Andrew called upon the fire at the core of the earth. The molten lava that rose with his cry through his feet and through his veins. Up, up, up it moved and filled his muscles and made them crackle against the heat. And he glowed. And he took the ax and swung with the flames and he hit and he hit and he hit. The pain rattled across his nerves—a shattering, brittle pain like metal pans clanging, their harsh throbbing vibrating each rib and vertebra.

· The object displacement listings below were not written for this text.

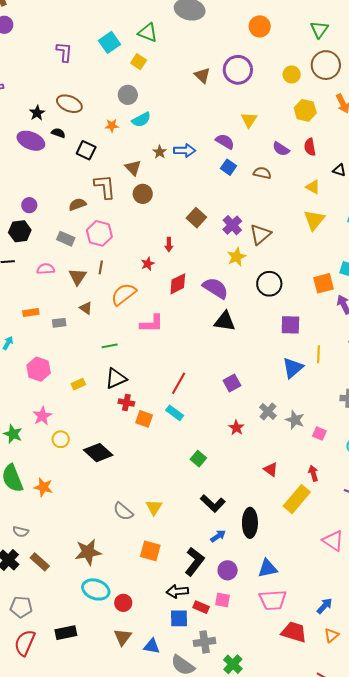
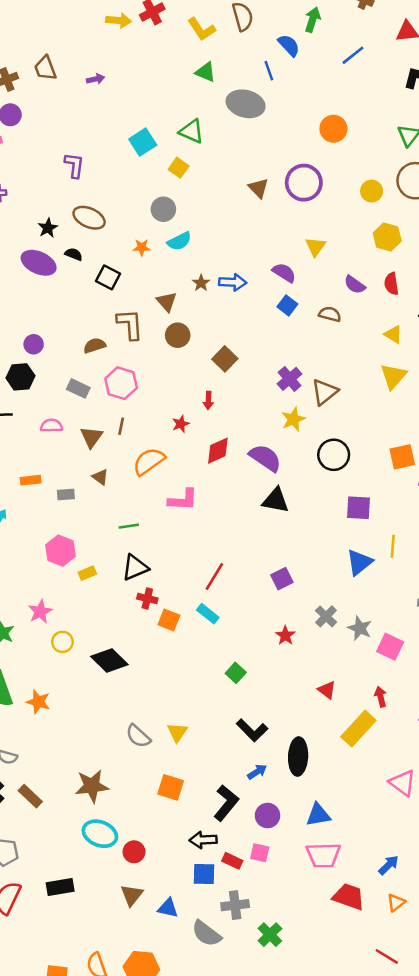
purple L-shape: (64, 52) -> (74, 165), moved
brown square: (196, 218) -> (225, 359), moved
pink hexagon: (39, 369) -> (61, 551), moved
pink square: (319, 434) -> (390, 647), size x1.5

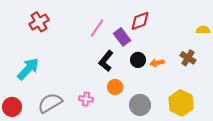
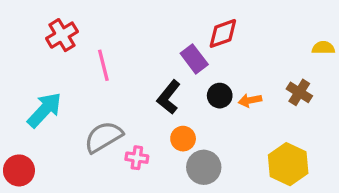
pink line: (97, 28) -> (103, 65), moved, turned -48
gray semicircle: (50, 103) -> (103, 137), moved
gray circle: (140, 105) -> (204, 167), moved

He found the fire, he gritted his teeth with its burn and still he swung. He swung until the burn became him. Until he became the fire and then the pain left. The fire now glowed white and strong and hot, but it did not singe, for he was the fire now and a fire does not shrink away from its own power; it lets it rise and ignite.
Lily. Andrew thought about the woman he had loved. She had moved on. She had never loved him. He hit harder and quicker. He had felt ashamed, worthless. He hit harder. But no more. No more.

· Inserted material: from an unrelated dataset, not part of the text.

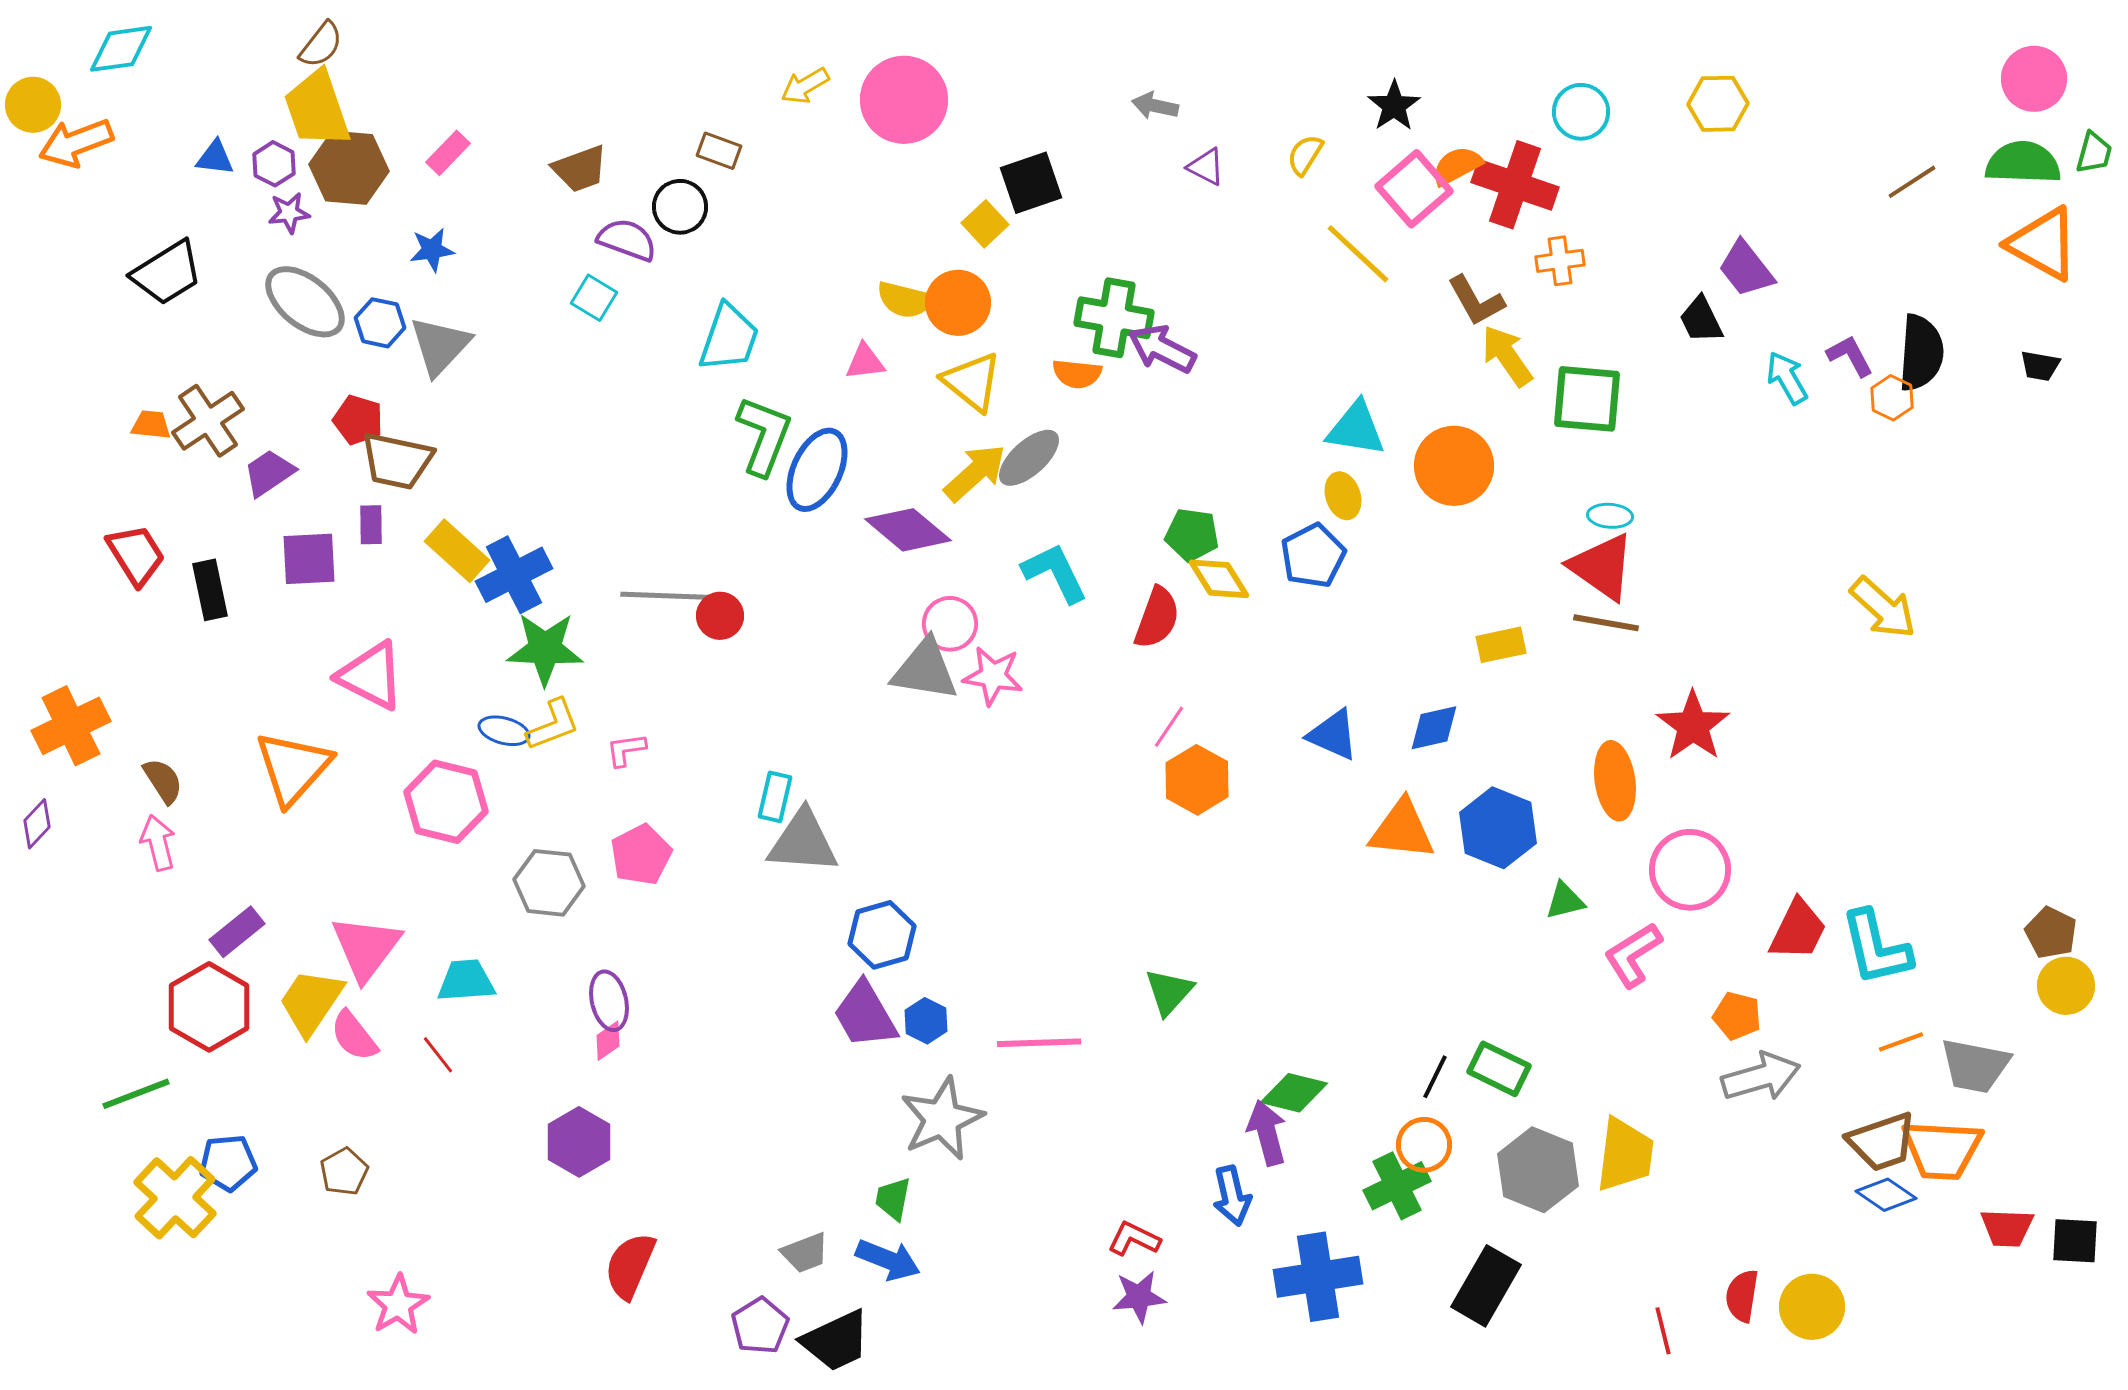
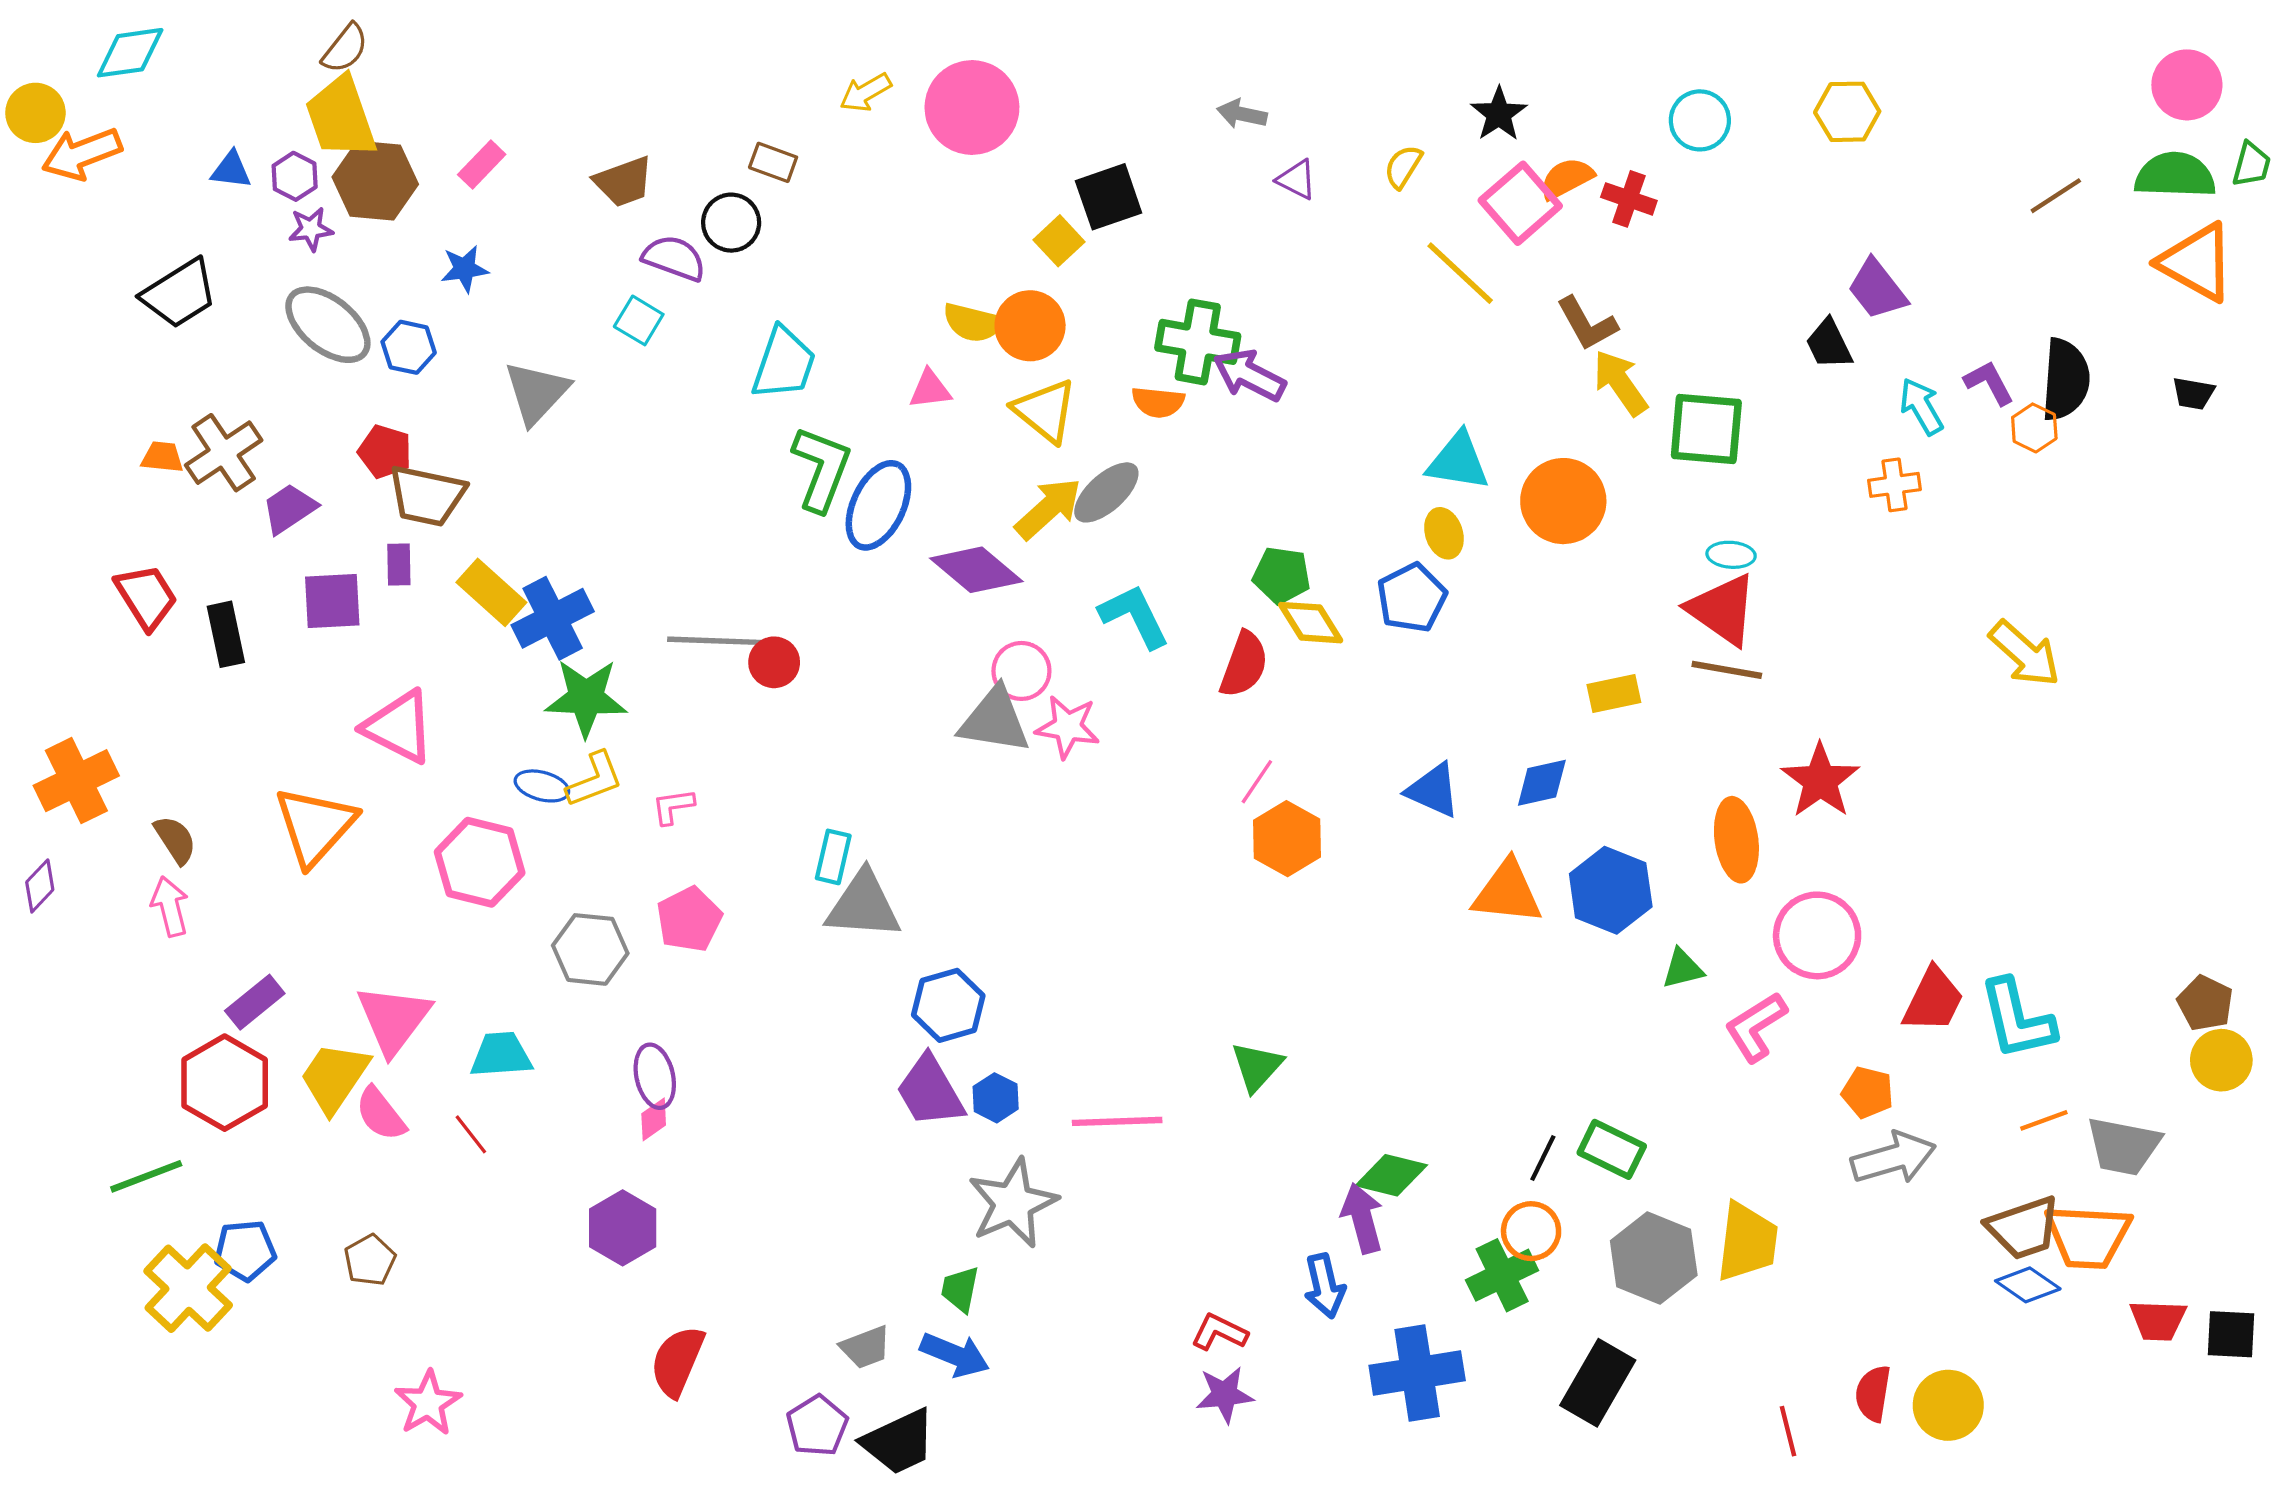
red cross: (1515, 185) -> (1629, 199), size x0.6
orange cross: (1560, 261) -> (1894, 485), moved
gray triangle: (440, 346) -> (537, 392), moved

Andrew thrust the ax blade deeper into the fissure of the tree. A crack, a wounded sigh from deep within sounded, and he hit again. He watched his one arm as he swung. Watched the deep lines of its muscles and he grew even as it weakened. He grew strong with each thrust. He had nothing to hide. He was complete and whole. He grunted as he worked through the fire of his hand and arm and shoulder. He would not hide or feel less than. He could take down this tree with one hand. He could do it. And he hacked harder and fiercer than before until just before dawn the tree bowed its head, cracked from its ancient depths and crashed to the ground.
*
Dawn broke. With the smell of smoke, the boys found the fallen apple tree in sparks. Andrew worked around the burning branches, pushing sticks to contain the fire. The boys broke off stray limbs and flung them into the centered heat of the fire. Through the haze, Eveline joined them, a gray wool sweater wrapped tightly around her shoulders. She watched the flames and the curling of wizened limbs and seemed to take power as all fell away into ash. When only the skeleton simmered with glowing red veins among a black charred body, Andrew went up to Eveline. “I need to go to Pittsburgh.”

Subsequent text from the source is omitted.